Dataset records

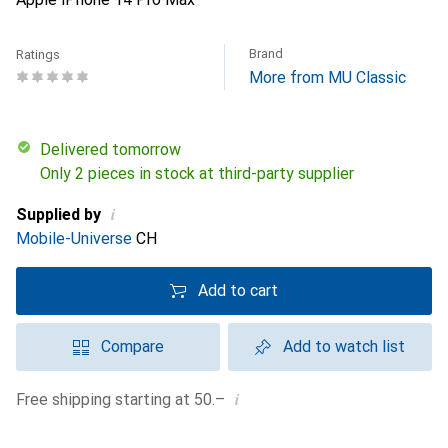
Brand
Ratings
More from MU Classic
Delivered tomorrow
Only 2 pieces in stock at third-party supplier
i
Supplied by
Mobile-Universe
CH
Add to cart
Compare
Add to watch list
i
Free shipping starting at 50.–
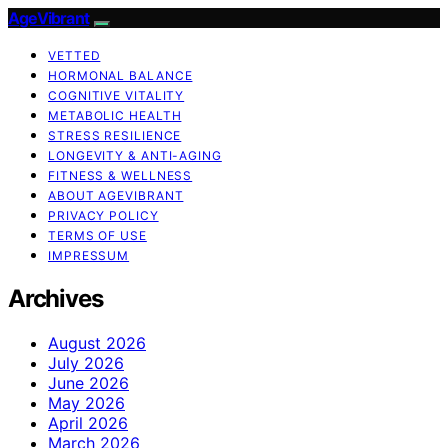
AgeVibrant
VETTED
HORMONAL BALANCE
COGNITIVE VITALITY
METABOLIC HEALTH
STRESS RESILIENCE
LONGEVITY & ANTI-AGING
FITNESS & WELLNESS
ABOUT AGEVIBRANT
PRIVACY POLICY
TERMS OF USE
IMPRESSUM
Archives
August 2026
July 2026
June 2026
May 2026
April 2026
March 2026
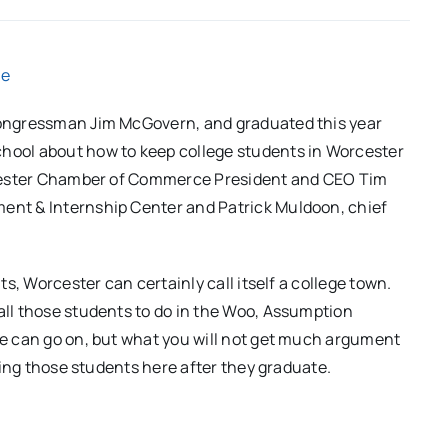
ne
 Congressman Jim McGovern, and graduated this year
chool about how to keep college students in Worcester
Worcester Chamber of Commerce President and CEO Tim
ment & Internship Center and Patrick Muldoon, chief
its, Worcester can certainly call itself a college town.
 all those students to do in the Woo, Assumption
ate can go on, but what you will not get much argument
eping those students here after they graduate.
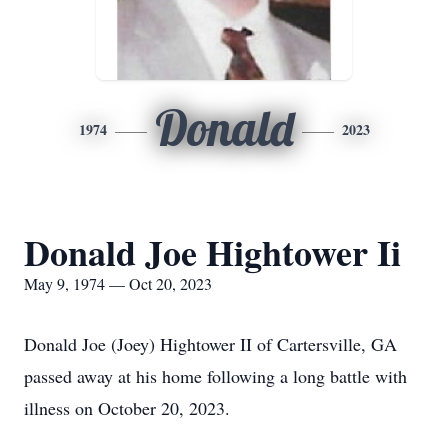
Donald
1974
2023
Donald Joe Hightower Ii
May 9, 1974 — Oct 20, 2023
Donald Joe (Joey) Hightower II of Cartersville, GA
passed away at his home following a long battle with
illness on October 20, 2023.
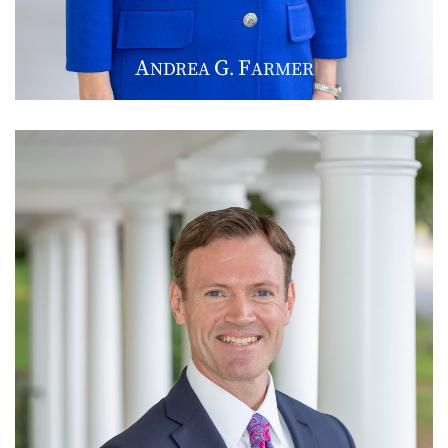
A
G
F
NDREA
.
ARMER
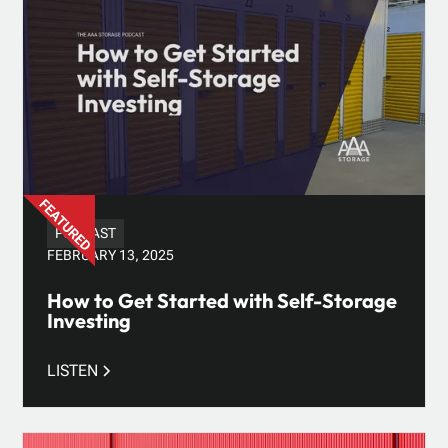
PODCAST
FEBRUARY 13, 2025
How to Get Started with Self-Storage
Investing
LISTEN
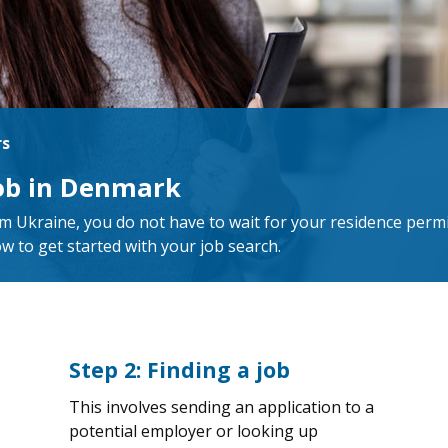
rs
job in Denmark
m Ukraine, you do not have to wait for your residence permi
ow to get started with your job search.
Step 2: Finding a job
This involves sending an application to a
potential employer or looking up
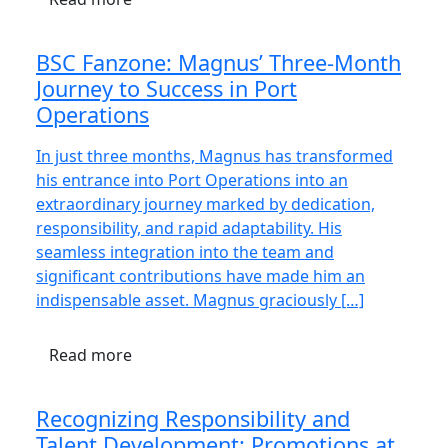
BSC Fanzone: Magnus’ Three-Month
Journey to Success in Port
Operations
In just three months, Magnus has transformed
his entrance into Port Operations into an
extraordinary journey marked by dedication,
responsibility, and rapid adaptability. His
seamless integration into the team and
significant contributions have made him an
indispensable asset. Magnus graciously […]
Read more
Recognizing Responsibility and
Talent Development: Promotions at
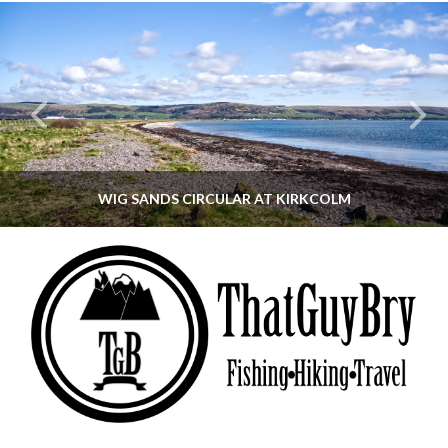
WIG SANDS CIRCULAR AT KIRKCOLM
THATGUYBRY
DUMFRIES & GALLOWAY, SCOTLAND, WALKING
JUNE 12, 2026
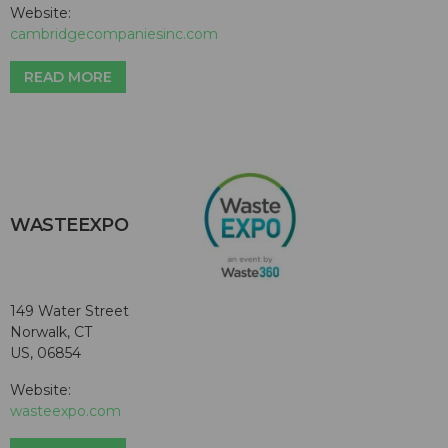
Website:
cambridgecompaniesinc.com
READ MORE
WASTEEXPO
149 Water Street
Norwalk, CT
US, 06854
Website:
wasteexpo.com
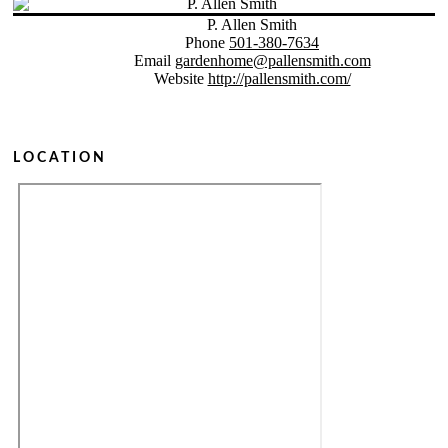
P. Allen Smith
Phone
501-380-7634
Email
gardenhome@pallensmith.com
Website
http://pallensmith.com/
LOCATION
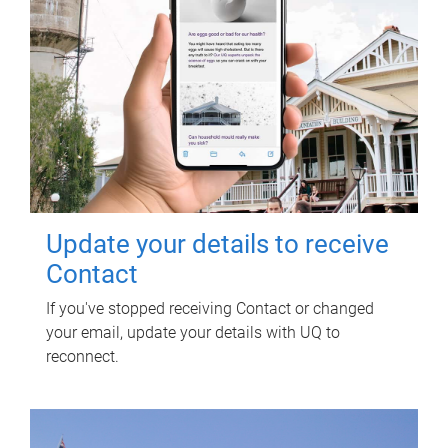
Update your details to receive
Contact
If you've stopped receiving Contact or changed
your email, update your details with UQ to
reconnect.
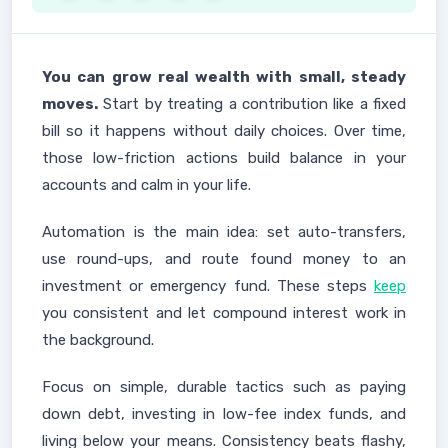
You can grow real wealth with small, steady
moves.
Start by treating a contribution like a fixed
bill so it happens without daily choices. Over time,
those low-friction actions build balance in your
accounts and calm in your life.
Automation is the main idea: set auto-transfers,
use round-ups, and route found money to an
investment or emergency fund. These steps
keep
you consistent and let compound interest work in
the background.
Focus on simple, durable tactics such as paying
down debt, investing in low-fee index funds, and
living below your means. Consistency beats flashy,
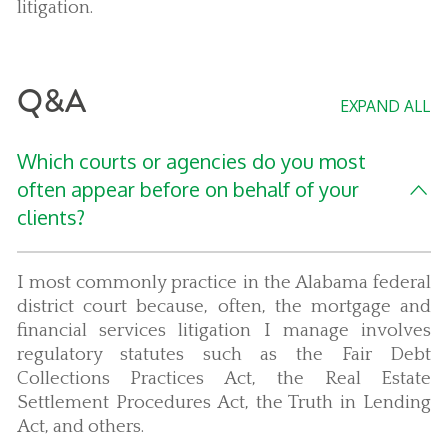
litigation.
Q&A
EXPAND ALL
Which courts or agencies do you most
often appear before on behalf of your
clients?
I most commonly practice in the Alabama federal
district court because, often, the mortgage and
financial services litigation I manage involves
regulatory statutes such as the Fair Debt
Collections Practices Act, the Real Estate
Settlement Procedures Act, the Truth in Lending
Act, and others.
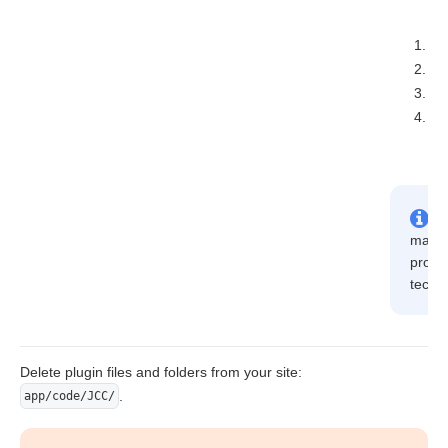
p
ph
ph
ph
may fa
provid
techni
Delete plugin files and folders from your site:
.
app/code/JCC/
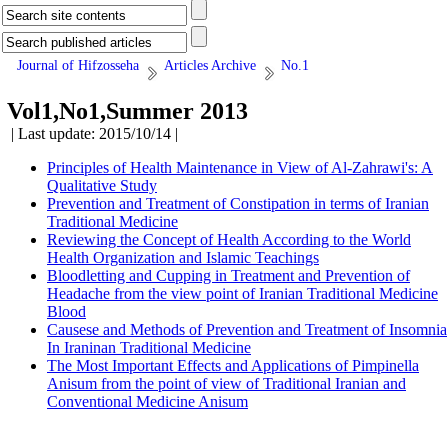
Journal of Hifzosseha
Articles Archive
No.1
Vol1,No1,Summer 2013
| Last update: 2015/10/14 |
Principles of Health Maintenance in View of Al-Zahrawi's: A
Qualitative Study
Prevention and Treatment of Constipation in terms of Iranian
Traditional Medicine
Reviewing the Concept of Health According to the World
Health Organization and Islamic Teachings
Bloodletting and Cupping in Treatment and Prevention of
Headache from the view point of Iranian Traditional Medicine
Blood
Causese and Methods of Prevention and Treatment of Insomnia
In Iraninan Traditional Medicine
The Most Important Effects and Applications of Pimpinella
Anisum from the point of view of Traditional Iranian and
Conventional Medicine Anisum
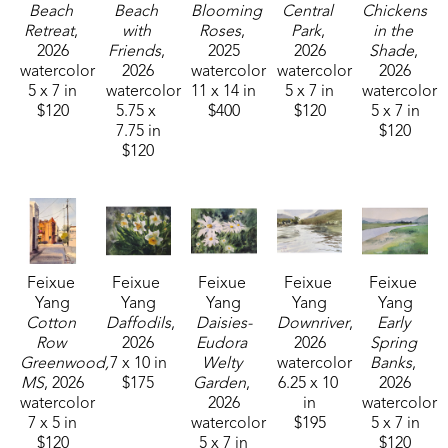
shown at the Lucie Parker Gallery small group 
Beach 
Beach 
Blooming 
Central 
Chickens 
Watercolor Exhibition at William Carey University in 
Retreat
, 
with 
Roses
, 
Park
, 
in the 
2026
Friends
, 
2025
2026
Shade
, 
Hattiesburg, MS. This award-winning plein air artist 
watercolor
2026
watercolor
watercolor
2026
can be found across Mississippi painting 
5 x 7 in
watercolor
11 x 14 in
5 x 7 in
watercolor
outdoors. 
$120
5.75 x 
$400
$120
5 x 7 in
7.75 in
$120
$120
Feixue 
Feixue 
Feixue 
Feixue 
Feixue 
Yang
Yang
Yang
Yang
Yang
Cotton 
Daffodils
, 
Daisies-
Downriver
, 
Early 
Row 
2026
Eudora 
2026
Spring 
Greenwood, 
7 x 10 in
Welty 
watercolor
Banks
, 
MS
, 2026
$175
Garden
, 
6.25 x 10 
2026
watercolor
2026
in
watercolor
7 x 5 in
watercolor
$195
5 x 7 in
$120
5 x 7 in
$120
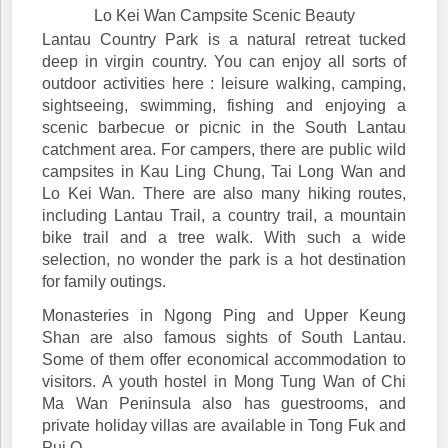
Lo Kei Wan Campsite Scenic Beauty
Lantau Country Park is a natural retreat tucked
deep in virgin country. You can enjoy all sorts of
outdoor activities here : leisure walking, camping,
sightseeing, swimming, fishing and enjoying a
scenic barbecue or picnic in the South Lantau
catchment area. For campers, there are public wild
campsites in Kau Ling Chung, Tai Long Wan and
Lo Kei Wan. There are also many hiking routes,
including Lantau Trail, a country trail, a mountain
bike trail and a tree walk. With such a wide
selection, no wonder the park is a hot destination
for family outings.
Monasteries in Ngong Ping and Upper Keung
Shan are also famous sights of South Lantau.
Some of them offer economical accommodation to
visitors. A youth hostel in Mong Tung Wan of Chi
Ma Wan Peninsula also has guestrooms, and
private holiday villas are available in Tong Fuk and
Pui O.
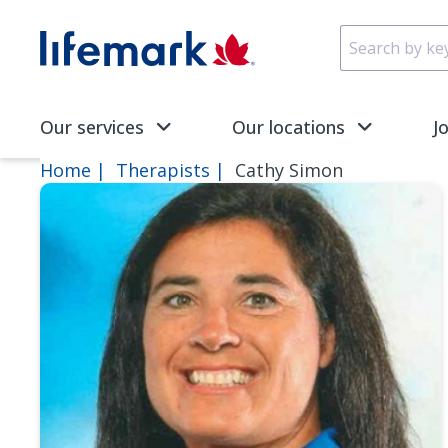
Skip to main content
SVG
Our services
Our locations
J
Home
Therapists
Cathy Simon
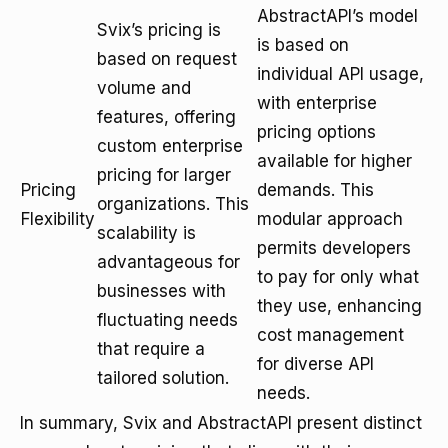
AbstractAPI’s model
Svix’s pricing is
is based on
based on request
individual API usage,
volume and
with enterprise
features, offering
pricing options
custom enterprise
available for higher
pricing for larger
Pricing
demands. This
organizations. This
Flexibility
modular approach
scalability is
permits developers
advantageous for
to pay for only what
businesses with
they use, enhancing
fluctuating needs
cost management
that require a
for diverse API
tailored solution.
needs.
In summary, Svix and AbstractAPI present distinct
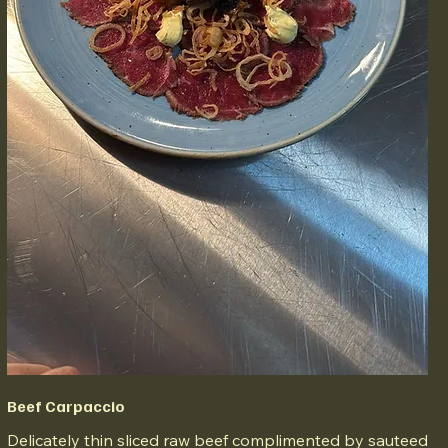
Beef Carpaccio
Delicately thin sliced raw beef complimented by sauteed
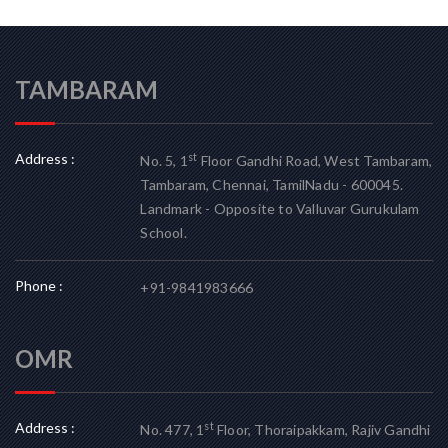
TAMBARAM
Address :
st
No. 5, 1
Floor Gandhi Road, West Tambaram,
Tambaram, Chennai, TamilNadu - 600045.
Landmark - Opposite to Valluvar Gurukulam
School.
Phone :
+91-9841983666
OMR
Address :
st
No. 477, 1
Floor, Thoraipakkam, Rajiv Gandhi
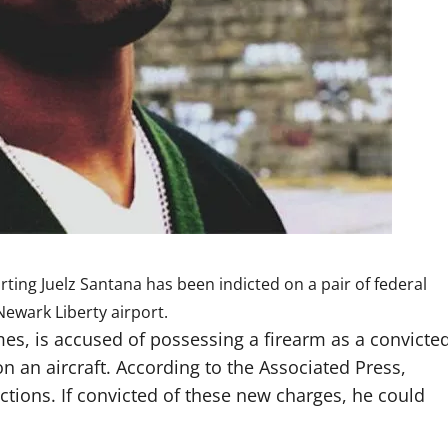
orting
Juelz Santana has been indicted
on a pair of federal
ewark Liberty airport.
mes, is accused of possessing a firearm as a convicte
 an aircraft. According to the Associated Press,
ictions. If convicted of these new charges, he could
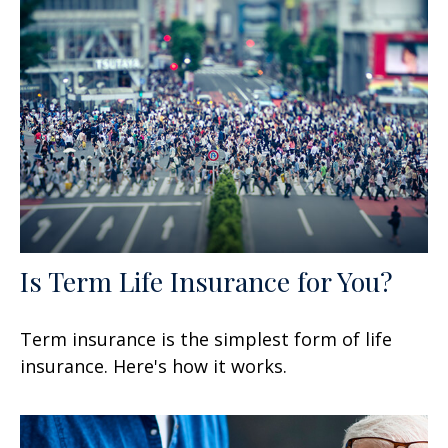
Is Term Life Insurance for You?
Term insurance is the simplest form of life
insurance. Here's how it works.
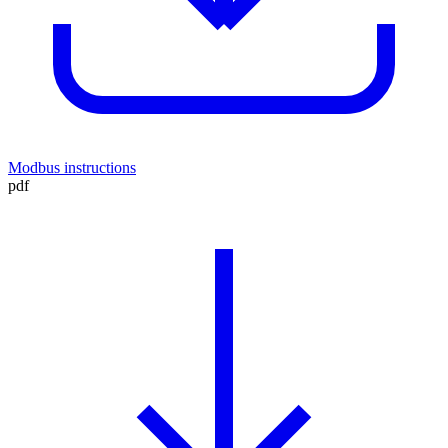
Modbus instructions
pdf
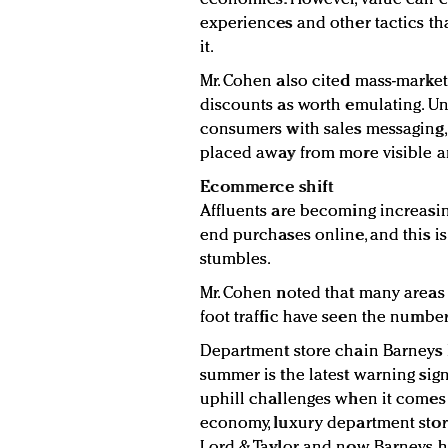
experiences and other tactics th
it.
Mr. Cohen also cited mass-market 
discounts as worth emulating. Un
consumers with sales messaging, 
placed away from more visible an
Ecommerce shift
Affluents are becoming increasi
end purchases online, and this is
stumbles.
Mr. Cohen noted that many areas 
foot traffic have seen the numbe
Department store chain Barneys N
summer is the latest warning sign
uphill challenges when it comes 
economy, luxury department store
Lord & Taylor and now Barneys h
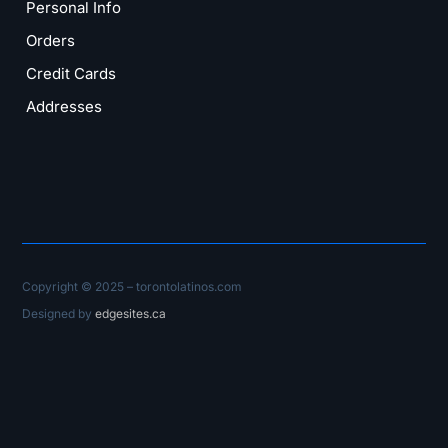
Personal Info
Orders
Credit Cards
Addresses
Copyright © 2025 – torontolatinos.com
Designed by
edgesites.ca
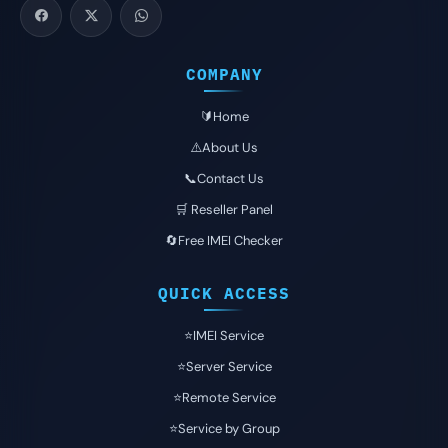
COMPANY
🔰Home
⚠️About Us
📞Contact Us
🛒 Reseller Panel
🔄Free IMEI Checker
QUICK ACCESS
⭐️IMEI Service
⭐️Server Service
⭐️Remote Service
⭐️Service by Group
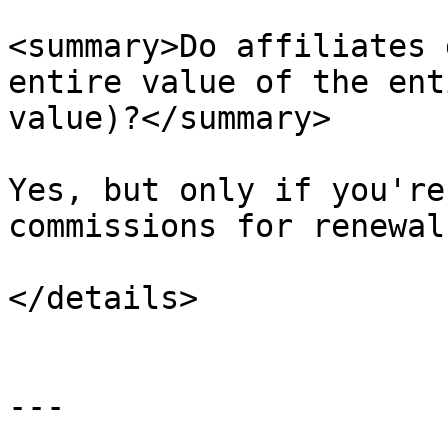
<summary>Do affiliates 
entire value of the ent
value)?</summary>

Yes, but only if you're
commissions for renewal
</details>

---
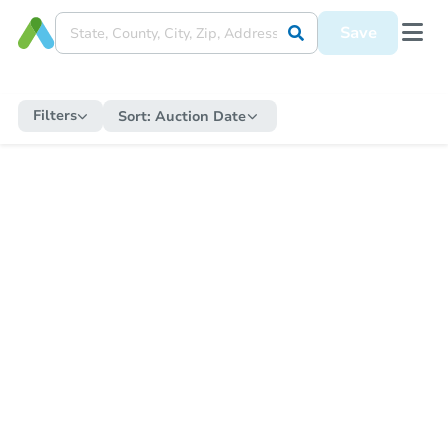
Save
Filters
Sort:
Auction Date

**Task statement**
Which lines in the data above hold the word "South"? Return each of them.

**Written response**
scenic barbecue or picnic in the South Lantau
Shan are also famous sights of South Lantau.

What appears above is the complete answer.